Thursday, May 15, 2008

  • Currently Reading
    God's Passion for His Glory: Living the Vision of Jonathan Edwards (With the Complete Text of The End for Which God Created the World)
    By John Piper
    see related

    A life of moral stuntedness

    I started going to Concordia University Chicago when I was about 2 years old.

    I wasn't taking classes. Not that I can recall. Apparently, my parents handed me over to let the kids studying for education and M.R.S. degrees watch me or test me or practice on me or implant microchips under my skin coded with the Mark of the Beast. They can't recall exactly what I was doing there either. When
    Sarah started at Concordia, I asked her to look into this, see if they're still tracking me. She couldn't find anything.

    But this weekend my mom found the results of some other tests to which I was subjected, a "child observation testing assignment" my uncle completed for nursing school. It was one of many things, including a slew of my own baby pictures she foisted upon me this weekend when she and my dad came up to Naperville for Mother's Day weekend to look at apartments. Better those cherished family memories junk up my apartment than hers ...

    Emilannie

    That's me, right. You can tell because my cowlick-y, Polish hairstyle hasn't changed much, or at all, in 22 years. Nor, apparently, has my tendency to "think a little preoperational moral-wise."

    The paper starts:

    Emily, the oldest, is six years 10 months old. She is 4 feet 2 inches tall and weighs 66 pounds. She was five weeks premature at birth. She has light brown hair and will be in the second grade this fall. Emily is a sensitive child and a fast learner. At times her understanding and speech seems to be quite advanced for a child her age.

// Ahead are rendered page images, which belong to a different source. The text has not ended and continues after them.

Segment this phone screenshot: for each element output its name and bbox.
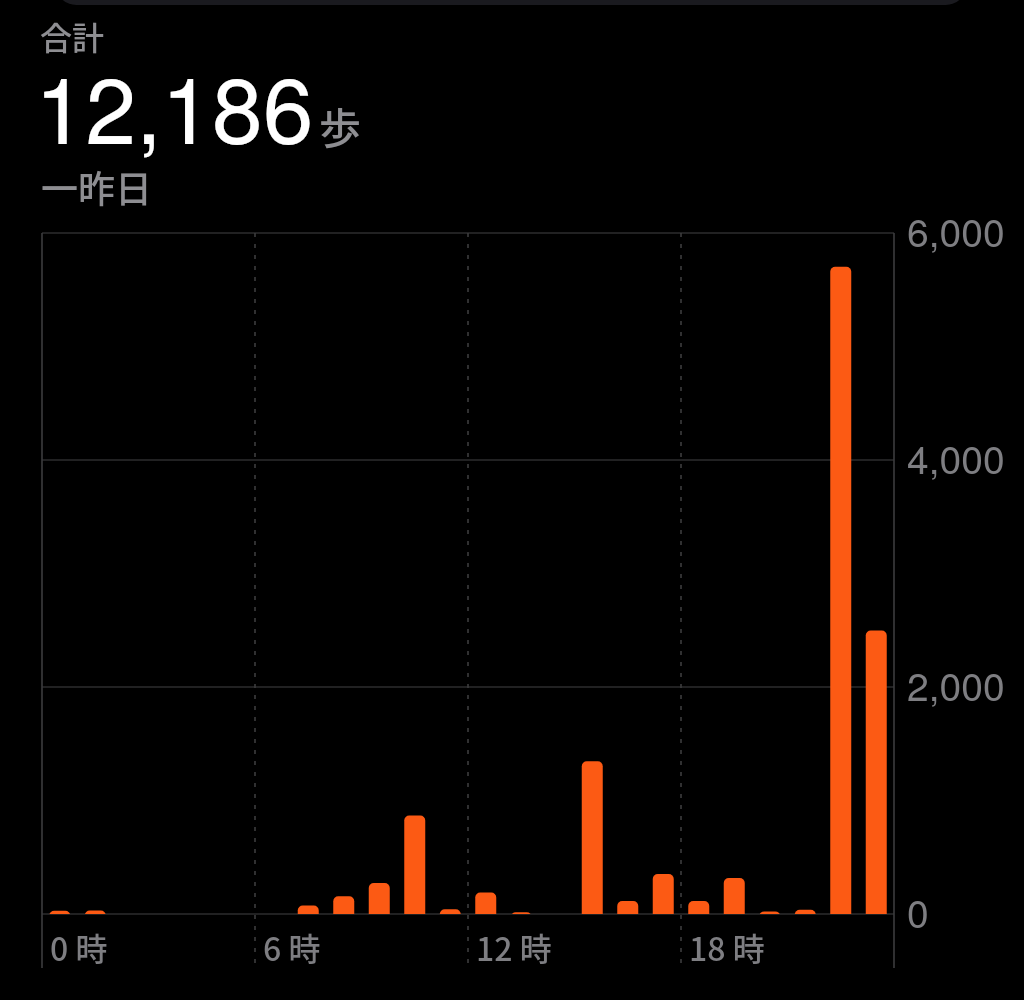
staticText: 6 時 <box>263 924 321 970</box>
staticText: 12,186 <box>35 40 314 170</box>
staticText: 2,000 <box>907 656 1005 712</box>
staticText: 18 時 <box>689 924 765 970</box>
staticText: 12 時 <box>476 924 552 970</box>
staticText: 4,000 <box>907 429 1005 485</box>
staticText: 0 時 <box>50 924 108 970</box>
button[interactable]: 合計 <box>0 0 1024 218</box>
button[interactable]: Hourly step count chart <box>20 218 1004 988</box>
staticText: 合計 <box>40 13 105 59</box>
staticText: 6,000 <box>907 202 1005 258</box>
staticText: 歩 <box>319 95 362 156</box>
staticText: 一昨日 <box>41 160 152 214</box>
staticText: 0 <box>907 883 929 939</box>
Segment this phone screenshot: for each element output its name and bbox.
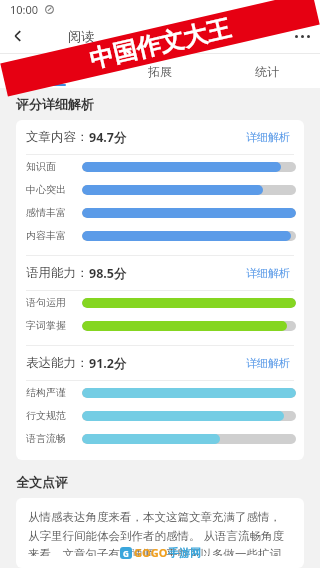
staticText: 中国作文大王 [86, 13, 234, 75]
staticText: 语用能力： [26, 265, 89, 281]
staticText: 详细解析 [246, 130, 290, 144]
button[interactable]: 评分 [0, 54, 106, 88]
staticText: 评分详细解析 [16, 96, 94, 112]
staticText: G [123, 548, 129, 559]
button[interactable]: 详细解析 [242, 352, 294, 374]
staticText: 表达能力： [26, 355, 89, 371]
staticText: 94.7分 [89, 129, 127, 146]
staticText: 中心突出 [26, 183, 66, 196]
staticText: 语言流畅 [26, 432, 66, 445]
staticText: 拓展 [148, 64, 172, 79]
staticText: 10:00 [10, 2, 39, 17]
staticText: 详细解析 [246, 266, 290, 280]
staticText: 阅读 [68, 28, 94, 44]
staticText: 统计 [255, 64, 279, 79]
button[interactable]: 拓展 [106, 54, 213, 88]
staticText: 文章内容： [26, 129, 89, 145]
staticText: 从情感表达角度来看，本文这篇文章充满了感情，从字里行间能体会到作者的感情。 从语… [28, 510, 292, 556]
staticText: 内容丰富 [26, 229, 66, 242]
staticText: 感情丰富 [26, 206, 66, 219]
button[interactable]: 详细解析 [242, 262, 294, 284]
staticText: 结构严谨 [26, 386, 66, 399]
staticText: 91.2分 [89, 355, 127, 372]
staticText: 98.5分 [89, 265, 127, 282]
staticText: GOGO [134, 545, 168, 560]
staticText: 详细解析 [246, 356, 290, 370]
button[interactable]: 详细解析 [242, 126, 294, 148]
staticText: 行文规范 [26, 409, 66, 422]
staticText: 字词掌握 [26, 319, 66, 332]
button[interactable]: 统计 [213, 54, 320, 88]
button[interactable]: More options [284, 18, 320, 54]
staticText: 语句运用 [26, 296, 66, 309]
staticText: 知识面 [26, 160, 56, 173]
staticText: 全文点评 [16, 474, 68, 490]
staticText: 手游网 [168, 546, 201, 560]
button[interactable]: Back [0, 18, 36, 54]
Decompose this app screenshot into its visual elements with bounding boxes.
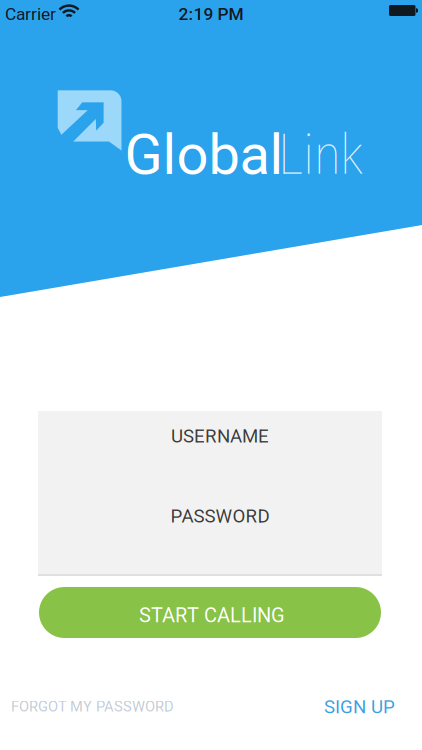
button[interactable]: FORGOT MY PASSWORD xyxy=(11,698,174,715)
staticText: FORGOT MY PASSWORD xyxy=(11,698,174,715)
staticText: Link xyxy=(278,123,363,187)
staticText: USERNAME xyxy=(171,425,269,447)
button[interactable]: SIGN UP xyxy=(324,696,395,718)
staticText: START CALLING xyxy=(139,604,285,627)
button[interactable]: PASSWORD xyxy=(38,491,382,541)
button[interactable]: START CALLING xyxy=(39,587,381,638)
staticText: SIGN UP xyxy=(324,696,395,718)
button[interactable]: USERNAME xyxy=(38,411,382,461)
staticText: Carrier xyxy=(5,4,56,24)
staticText: Global xyxy=(124,122,284,188)
staticText: 2:19 PM xyxy=(178,4,244,24)
staticText: PASSWORD xyxy=(170,505,270,527)
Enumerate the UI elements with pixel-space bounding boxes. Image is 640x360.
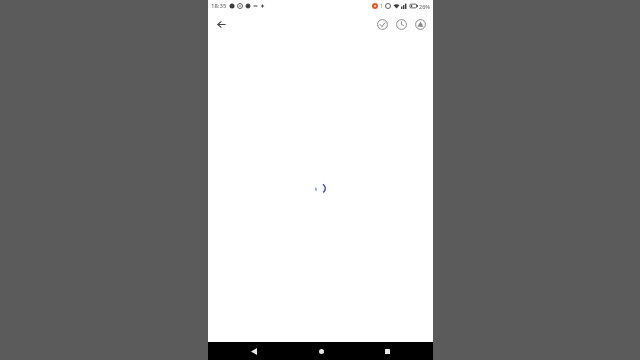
staticText: 1 [380,3,383,10]
staticText: 18:35 [211,2,227,10]
button[interactable]: Recent apps [367,342,407,360]
staticText: 26% [419,3,430,10]
button[interactable]: Alerts [411,15,429,33]
button[interactable]: Back [234,342,274,360]
button[interactable]: Back [212,15,230,33]
button[interactable]: History [392,15,410,33]
button[interactable]: Home [301,342,341,360]
button[interactable]: Verified [373,15,391,33]
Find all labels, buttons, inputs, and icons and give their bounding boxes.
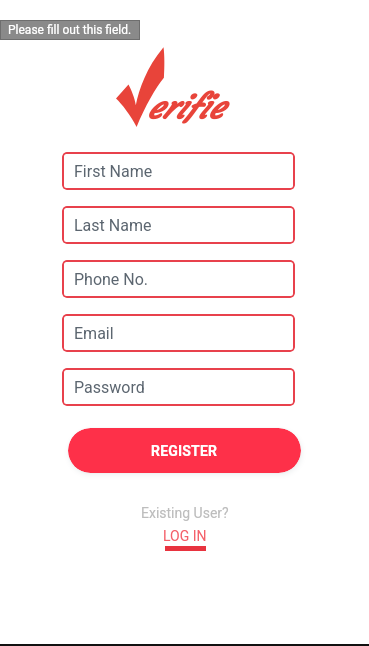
- staticText: REGISTER: [151, 443, 218, 459]
- staticText: Last Name: [74, 216, 152, 235]
- staticText: erifie: [146, 87, 223, 128]
- staticText: Please fill out this field.: [8, 23, 132, 37]
- staticText: Password: [74, 378, 145, 397]
- staticText: Email: [74, 324, 114, 343]
- staticText: First Name: [74, 162, 153, 181]
- button[interactable]: First Name: [62, 152, 295, 190]
- staticText: Phone No.: [74, 270, 149, 289]
- button[interactable]: REGISTER: [68, 428, 301, 473]
- staticText: Existing User?: [141, 505, 229, 521]
- button[interactable]: Password: [62, 368, 295, 406]
- button[interactable]: Phone No.: [62, 260, 295, 298]
- button[interactable]: Last Name: [62, 206, 295, 244]
- staticText: LOG IN: [163, 528, 207, 544]
- button[interactable]: LOG IN: [163, 528, 207, 551]
- button[interactable]: Email: [62, 314, 295, 352]
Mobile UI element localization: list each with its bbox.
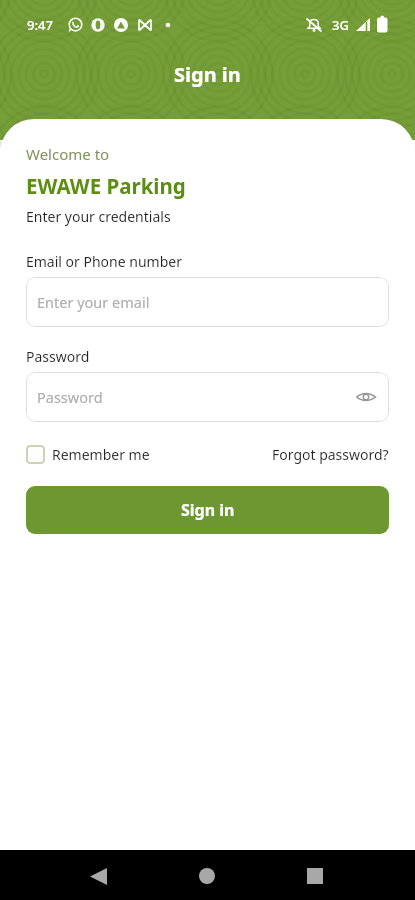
staticText: Sign in bbox=[181, 499, 235, 521]
button[interactable]: Back bbox=[80, 858, 116, 894]
button[interactable]: Sign in bbox=[26, 486, 389, 534]
staticText: Password bbox=[37, 387, 103, 407]
button[interactable]: Remember me checkbox bbox=[26, 445, 150, 464]
button[interactable]: Password bbox=[26, 372, 389, 422]
button[interactable]: Home bbox=[189, 858, 225, 894]
staticText: 9:47 bbox=[27, 16, 53, 34]
button[interactable]: Forgot password? bbox=[272, 445, 389, 464]
staticText: 3G bbox=[332, 16, 349, 34]
button[interactable]: Show password bbox=[356, 388, 376, 406]
staticText: Enter your credentials bbox=[26, 207, 171, 226]
staticText: Password bbox=[26, 347, 90, 366]
staticText: Email or Phone number bbox=[26, 252, 182, 271]
button[interactable]: Recents bbox=[297, 858, 333, 894]
staticText: Welcome to bbox=[26, 144, 110, 164]
staticText: EWAWE Parking bbox=[26, 172, 186, 200]
staticText: Sign in bbox=[174, 61, 241, 88]
staticText: Remember me bbox=[52, 445, 150, 464]
other: Remember me checkbox bbox=[26, 445, 45, 464]
staticText: Enter your email bbox=[37, 292, 150, 312]
button[interactable]: Enter your email bbox=[26, 277, 389, 327]
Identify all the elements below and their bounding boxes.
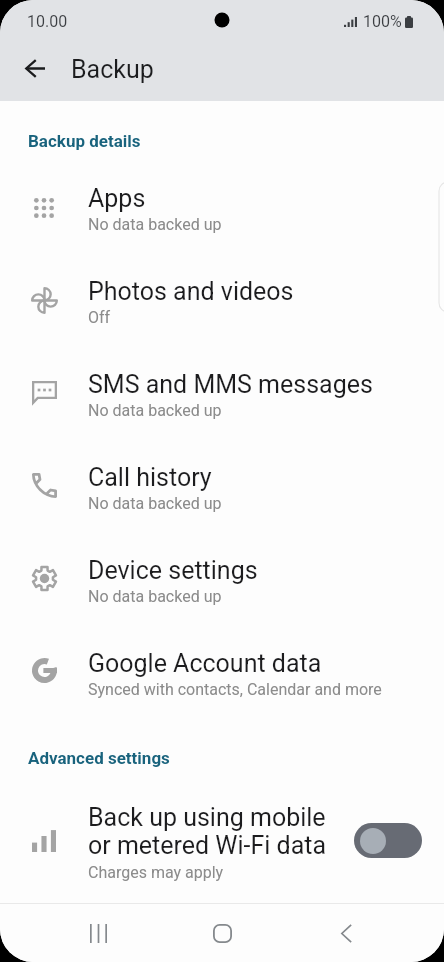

    Annie, her sister, is five years 11 months old. She is four feet tall and weighs 50 pounds. Annie will start first grade this fall. Annie has dark hair. She's a little more soft spoken and not as outgoing as Emily. She plays more physically than Emily, who is more into books and art.

    ... I then asked Emily if she would come into the kitchen so I could do some testing on her. She didn't mind leaving the game, she loves to be tested.

    The first few tests yielded entirely unsurprising results: I am a nerd! I like books! I have a freakish memory. I wanted to be an artist when I grew up. Annie can put toothpicks in order of length.

    Then we started testing my moral aptitude. If I was the only witness to a fight at school and the principal asked me if my best friend was involved and he/she was, would I say what I saw and why?

    When I asked Emily this question she said yes she would say what she saw. When I asked her why she said she would have to if she (her friend) did something wrong. Then I said, "What if it would get her into trouble?" and Emily said, "It wasn't the right thing to do." Then I said, "But wouldn't you like to help a friend?" And Emily said "No, because it's not the right thing to do."

    This answer, my uncle wrote, was below my age level, indicative of "a kind of belief in a golden rule of right and wrong that her friend broke" and my "egocentrism in not being able to think about it from her friends point of view."

    I seriously question this conclusion. I also seriously question my uncle's disregard for the comma. And the apostrophe. And his qualifications to play moral arbiter. I'm not sure a professed belief in the Golden Rule makes me a selfish, ego-driven retard with the moral capacity of a 5-year-old. (To be honest, I'm not even sure "telling the truth" falls under the banner of the Golden Rule.)

    Nor my answer to a question regarding whether Jack stealing a yo-yo from a dime store for himself or Jill cracking open the store's cash register and stealing $100 for a poor woman committed a more serious crime. I said Jill did. And I've read enough police reports to be pretty sure police would still agree with me.

    I think those answers make me
    Lutheran. And a terrible postmodern. I still am.

    The test most indicative of the future personality of my sister
    Annie, the pretty one who is much-preferred by the opposite sex?

    Question 19 on my assignment sheet reads ... 2-12 year olds: Who do you like to play with (if boys or girls rather than names are given, record that)? Can you tell me who your friends are?"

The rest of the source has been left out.